The law is “the largest expansion of voting rights in Minnesota in half a century,” the governor said.

At the end of a line of voting booths, a person casts their ballot for an unspecified election.

Minnesota Gov. Tim Walz (D) signed a bill on Friday that grants formerly incarcerated residents in the state the right to vote immediately upon their release from prison.

Currently, residents who are released from prison after being convicted of a felony are forced to wait until the conditions of their probation expire before being able to vote again.

The legislation, which will go into effect on July 1, removes that stipulation and allows formerly incarcerated people to vote as soon as they are released.

The move immediately restores access to the ballot for around 55,000 people in the state, making it “the largest expansion of voting rights in Minnesota in half a century,” Walz said in a tweet.

“Minnesota will continue to lead in the fight to keep our elections safe, free, and fair for all,” the governor added.

The bill was passed in the Democratic Party-controlled state legislature earlier this year after several years of litigation challenging the previous standard for voting rights. In 2019, the American Civil Liberties Union (ACLU) sued the state, arguing that the old standard violated the state constitution on voting rights for residents. In February of this year, the state Supreme Court ordered the state legislature to take up the issue as a result of that lawsuit, which Democrats had already been considering.

State Attorney General Keith Ellison (D) celebrated the passage of the law.

“People who are prohibited from voting, they have to pay their taxes, they have to obey all the laws, they have to do everything, but they don’t have any choice in who represents them,” Ellison said in a statement. “Now they do.”

The new law is “going to allow me to feel my humanity so much more,” said Elizer Darris, a formerly incarcerated person who has been on probation and unable to vote since 2016. “Society has basically told me I’m locked away from having the most basic engagement with democracy. Well, now I will be engaged in the democratic experience.”

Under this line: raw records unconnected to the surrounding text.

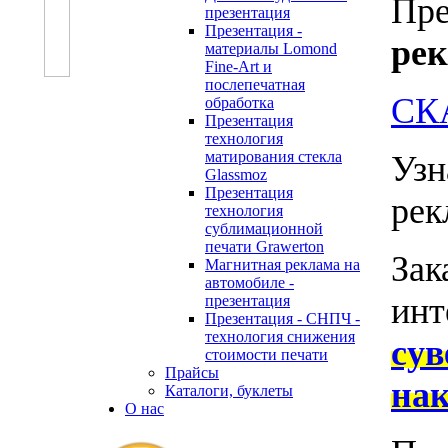
Пре
презентация
Презентация -
рек
материалы Lomond
Fine-Art и
послепечатная
СК
обработка
Презентация
технология
матирования стекла
Узн
Glassmoz
Презентация
рек
технология
сублимационной
печати Grawerton
Зак
Магнитная реклама на
автомобиле -
инт
презентация
Презентация - СНПЧ -
технология снижения
су
стоимости печати
Прайсы
нак
Каталоги, буклеты
О нас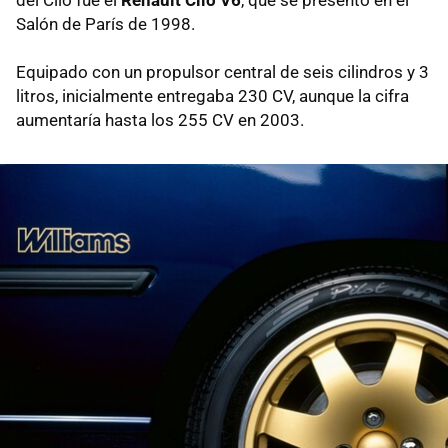
del Clio fue el
Renault Clio V6
, que se presentó en el
Salón de París de 1998.
Equipado con un propulsor central de seis cilindros y 3
litros, inicialmente entregaba 230 CV, aunque la cifra
aumentaría hasta los 255 CV en 2003.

Many voting rights advocates noted that the law is a step in the right direction, but called for states to stop disenfranchising incarcerated people altogether.

“Those of us in prison are severely affected by our inability to vote,” wrote Joseph Dole, who is serving life in prison without parole for a crime he says he didn’t commit, in an op-ed for Truthout in 2021.

“For numerous reasons the disenfranchisement of people in prison helps to ensure that they serve more time in prison,” Dole said. “This does not serve any true penological or public safety goal. Rather, it largely just serves to benefit the personal political careers of judges and legislators, many of whom have already retired.”

Dole went on:

Being disenfranchised means we cannot vote for legislators who will look out for our interests — who will pass laws to stop our exploitation, require a living wage for prison labor, ensure we receive adequate medical care, have access to educational programming, and more.

“Denying someone the right to vote is an extremely dehumanizing act,” he continued. “Rather than further ostracizing people in prison — the majority of whom will return to their communities someday — society should work to increase people’s attachments to society. Restoring people’s right to vote while in prison would go a long way toward engendering feelings of belonging to society.”